Task statement:
A single number is expected: the count of lines in the entries below that contain "their".

***** Entries shown

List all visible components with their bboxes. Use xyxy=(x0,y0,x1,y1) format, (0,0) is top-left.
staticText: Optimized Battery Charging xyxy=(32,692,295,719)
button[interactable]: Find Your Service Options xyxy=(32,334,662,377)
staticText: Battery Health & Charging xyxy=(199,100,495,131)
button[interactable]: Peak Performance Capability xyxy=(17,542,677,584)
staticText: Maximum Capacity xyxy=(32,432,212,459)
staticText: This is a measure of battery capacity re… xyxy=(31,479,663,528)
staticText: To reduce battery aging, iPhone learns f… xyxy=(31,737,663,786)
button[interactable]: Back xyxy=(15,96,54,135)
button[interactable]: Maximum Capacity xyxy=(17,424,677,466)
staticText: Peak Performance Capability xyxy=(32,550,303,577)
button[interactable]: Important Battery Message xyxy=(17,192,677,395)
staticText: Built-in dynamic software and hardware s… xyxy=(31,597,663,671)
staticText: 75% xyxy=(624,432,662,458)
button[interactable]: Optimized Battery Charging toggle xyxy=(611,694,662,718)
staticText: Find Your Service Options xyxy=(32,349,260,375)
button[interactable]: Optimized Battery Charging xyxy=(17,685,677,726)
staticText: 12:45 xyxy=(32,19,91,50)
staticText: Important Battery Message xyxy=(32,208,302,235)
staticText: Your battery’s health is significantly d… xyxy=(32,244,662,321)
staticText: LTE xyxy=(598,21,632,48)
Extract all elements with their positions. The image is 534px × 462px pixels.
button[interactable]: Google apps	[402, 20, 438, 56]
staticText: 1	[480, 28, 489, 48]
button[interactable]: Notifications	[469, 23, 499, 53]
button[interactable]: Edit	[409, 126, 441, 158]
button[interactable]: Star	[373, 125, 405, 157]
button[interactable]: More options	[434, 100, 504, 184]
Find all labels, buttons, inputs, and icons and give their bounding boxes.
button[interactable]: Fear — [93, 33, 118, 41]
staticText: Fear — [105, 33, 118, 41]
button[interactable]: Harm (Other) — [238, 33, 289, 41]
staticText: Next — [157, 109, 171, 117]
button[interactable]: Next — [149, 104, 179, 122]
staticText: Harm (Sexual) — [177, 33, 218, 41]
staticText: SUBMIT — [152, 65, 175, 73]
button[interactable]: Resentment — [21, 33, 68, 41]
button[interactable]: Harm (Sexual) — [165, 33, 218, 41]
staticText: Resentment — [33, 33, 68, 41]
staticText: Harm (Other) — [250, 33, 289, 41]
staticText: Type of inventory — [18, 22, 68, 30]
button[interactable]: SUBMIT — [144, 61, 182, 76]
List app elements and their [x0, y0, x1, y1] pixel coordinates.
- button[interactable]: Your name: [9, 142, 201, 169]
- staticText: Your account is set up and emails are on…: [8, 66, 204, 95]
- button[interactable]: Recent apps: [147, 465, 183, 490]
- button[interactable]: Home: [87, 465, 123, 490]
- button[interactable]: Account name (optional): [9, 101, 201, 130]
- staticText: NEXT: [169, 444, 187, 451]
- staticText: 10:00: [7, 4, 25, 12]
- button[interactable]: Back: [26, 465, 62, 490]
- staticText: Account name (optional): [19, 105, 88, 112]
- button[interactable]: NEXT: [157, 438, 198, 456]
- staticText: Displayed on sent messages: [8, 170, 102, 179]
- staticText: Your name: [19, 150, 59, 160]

**********

Output:
4